50+ Best Theft Puns and Funny Quotes

Theft is the crime or action of dishonestly taking someone else’s property or personal goods and keeping it. Send some hilarious and funny theft jokes with your buddies and family to make them giggle for hours. Given below is a list of some humorous and amusing theft puns.

Theft Puns and Funny Quotes

  • I denied to accept it as a truth that my child got kicked out from his job as a street laborer for theft.

But when I reached my house, all the clues were there.

  • It is said by me to my wife, “I can’t accept it as truth that our child was thrown out from his employment as a street worker for theft.
Theft Puns

My wife responded that the proof was all there.

  • The cops interrogated me for the theft of a cheese toasty.

Man, I was truly grilled by them.

_A cop was inspecting the theft of a suitcase.

The cop found the criminal very quickly so that the case can be known as a very brief case.

_One of my companions named Sid was a sufferer of ID theft.

Now he is called Sssss.

_What was the strategy to steal music known by the sheet music theft?

He began by taking remarks.

_Once my cat followed a hum and took it to me. The owner of the hum blamed me for the theft. It was said by me in my justification that the hum wasn’t looted.

…it was purr-chased

_The individuals in Southern France certainly concerned about theft.
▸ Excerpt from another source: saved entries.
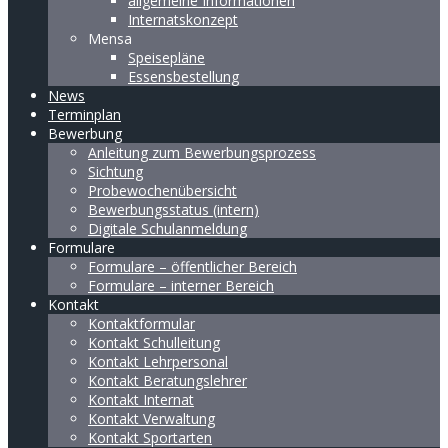
allgemeine Informationen
Internatskonzept
Mensa
Speisepläne
Essensbestellung
News
Terminplan
Bewerbung
Anleitung zum Bewerbungsprozess
Sichtung
Probewochenübersicht
Bewerbungsstatus (intern)
Digitale Schulanmeldung
Formulare
Formulare – öffentlicher Bereich
Formulare – interner Bereich
Kontakt
Kontaktformular
Kontakt Schulleitung
Kontakt Lehrpersonal
Kontakt Beratungslehrer
Kontakt Internat
Kontakt Verwaltung
Kontakt Sportarten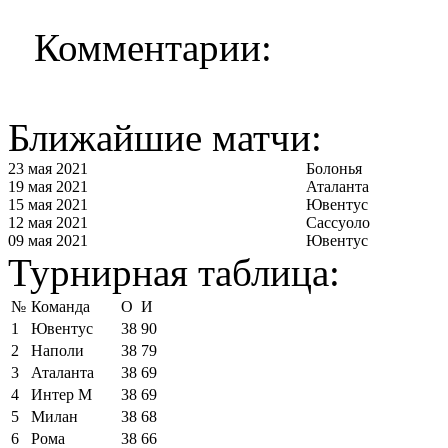
Комментарии:
Ближайшие матчи:
23 мая 2021
Болонья
19 мая 2021
Аталанта
15 мая 2021
Ювентус
12 мая 2021
Сассуоло
09 мая 2021
Ювентус
Турнирная таблица:
№
Команда
О
И
1
Ювентус
38
90
2
Наполи
38
79
3
Аталанта
38
69
4
Интер М
38
69
5
Милан
38
68
6
Рома
38
66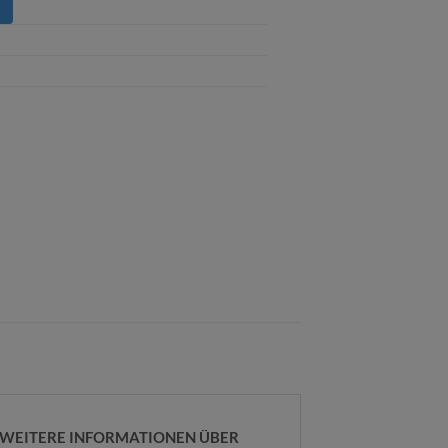
R WEITERE INFORMATIONEN ÜBER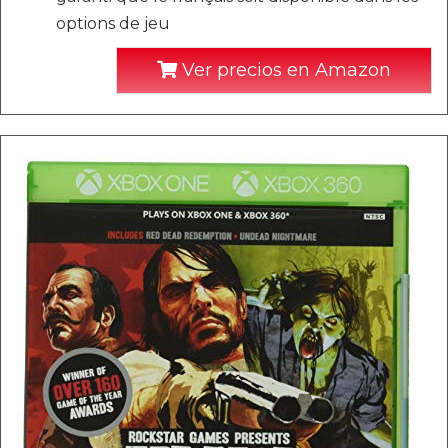
options de jeu
Ver precios en Amazon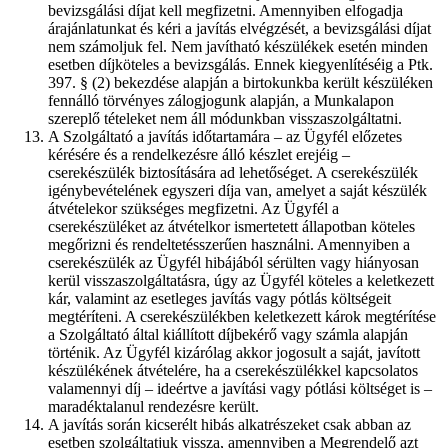
bevizsgálási díjat kell megfizetni. Amennyiben elfogadja
árajánlatunkat és kéri a javítás elvégzését, a bevizsgálási díjat
nem számoljuk fel. Nem javítható készülékek esetén minden
esetben díjköteles a bevizsgálás. Ennek kiegyenlítéséig a Ptk.
397. § (2) bekezdése alapján a birtokunkba került készüléken
fennálló törvényes zálogjogunk alapján, a Munkalapon
szereplő tételeket nem áll módunkban visszaszolgáltatni.
A Szolgáltató a javítás időtartamára – az Ügyfél előzetes
kérésére és a rendelkezésre álló készlet erejéig –
cserekészülék biztosítására ad lehetőséget. A cserekészülék
igénybevételének egyszeri díja van, amelyet a saját készülék
átvételekor szükséges megfizetni. Az Ügyfél a
cserekészüléket az átvételkor ismertetett állapotban köteles
megőrizni és rendeltetésszerűen használni. Amennyiben a
cserekészülék az Ügyfél hibájából sérülten vagy hiányosan
kerül visszaszolgáltatásra, úgy az Ügyfél köteles a keletkezett
kár, valamint az esetleges javítás vagy pótlás költségeit
megtéríteni. A cserekészülékben keletkezett károk megtérítése
a Szolgáltató által kiállított díjbekérő vagy számla alapján
történik. Az Ügyfél kizárólag akkor jogosult a saját, javított
készülékének átvételére, ha a cserekészülékkel kapcsolatos
valamennyi díj – ideértve a javítási vagy pótlási költséget is –
maradéktalanul rendezésre került.
A javítás során kicserélt hibás alkatrészeket csak abban az
esetben szolgáltatjuk vissza, amennyiben a Megrendelő azt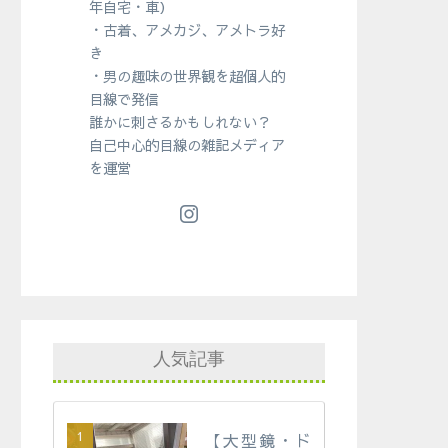
年自宅・車）
・古着、アメカジ、アメトラ好
き
・男の趣味の世界観を超個人的
目線で発信
誰かに刺さるかもしれない？
自己中心的目線の雑記メディア
を運営
人気記事
【大型鏡・ド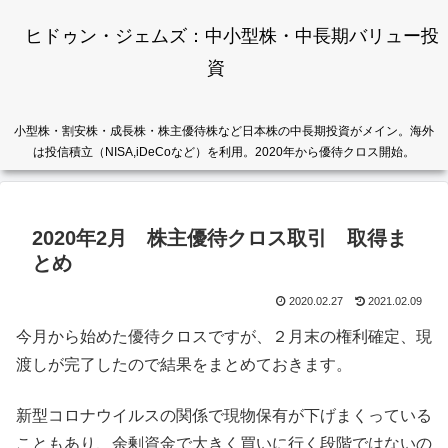
ヒドゥン・ジェムズ：中小型株・中長期バリュー投
資
小型株・割安株・成長株・株主優待株など日本株の中長期投資がメイン。海外
は投信積立（NISA,iDeCoなど）を利用。2020年から優待クロス開始。
2020年2月 株主優待クロス取引 取得ま
とめ
2020.02.27
2021.02.09
今月から始めた優待クロスですが、２月末の権利確定、現
渡しが完了したので結果をまとめておきます。
新型コロナウイルスの関係で現物保有が下げまくっている
こともあり、余剰資金で大きく買いに行く段階ではないの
The individuals of South France own much Toulouse.

Theft Puns

_Administrations in Louisville, Colorado register the stealing of bathroom appliances in the only cops office in the city.

It is said by the cops that they don’t have anything to continue.
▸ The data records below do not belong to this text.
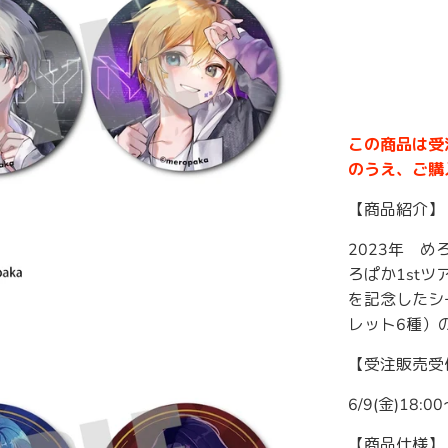
この商品は受
のうえ、ご購
【商品紹介】
2023年 
ろぱか1st
を記念したシ
レット6種）
【受注販売受
6/9(金)18:0
【商品仕様】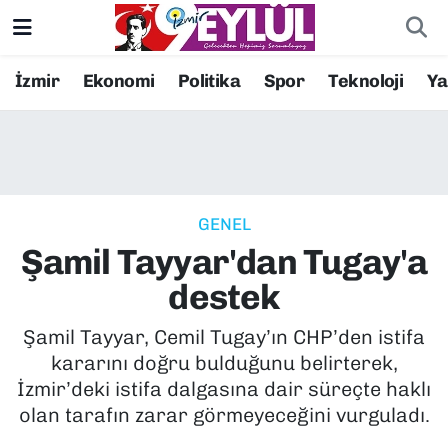
Resmi İlanlar
Konak Nöbetçi Eczaneler
İzmir
Ekonomi
Politika
Spor
Teknoloji
Y
BİLİM
Konak Hava Durumu
DÜNYA
Konak Trafik Yoğunluk Haritası
GENEL
EĞİTİM
Süper Lig Puan Durumu ve Fikstür
Şamil Tayyar'dan Tugay'a
EKONOMİ
Tüm Manşetler
destek
KÜLTÜR SANAT
Son Dakika Haberleri
Şamil Tayyar, Cemil Tugay’ın CHP’den istifa
kararını doğru bulduğunu belirterek,
MAGAZİN
Haber Arşivi
İzmir’deki istifa dalgasına dair süreçte haklı
olan tarafın zarar görmeyeceğini vurguladı.
POLİTİKA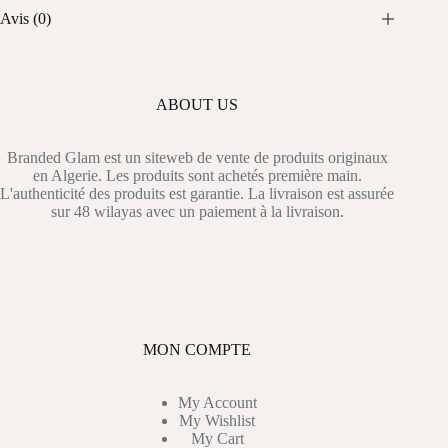
Avis (0)
ABOUT US
Branded Glam est un siteweb de vente de produits originaux
en Algerie. Les produits sont achetés première main.
L'authenticité des produits est garantie. La livraison est assurée
sur 48 wilayas avec un paiement à la livraison.
MON COMPTE
My Account
My Wishlist
My Cart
_Your deodorant is theft by someone else. You’ve been tricked.

_If there are ten chicken nuggets and someone attempts to steal two, how many will you have?

10 chicken nuggets and a lifeless individual.

_Why isn’t Uno played with Mexicans by individuals?

Because everytime they are accused of the theft of the green cards.

_why is the individual who steals is very outstanding at basketball?

 because the individual can hit, steal, and move.

_Why was the DJ prohibited from the large store?_Because he was charged for the theft of all the samples.

_What was said by Julius when he noticed a lady stealing a costly chandelier?

“Guards! Seize her (Caesar)!”

_When the cops arrested him for the theft of the batteries he got instantly charged.

_If a lottery ticket was stolen by you, is it assumed Grand Theft LOTTO?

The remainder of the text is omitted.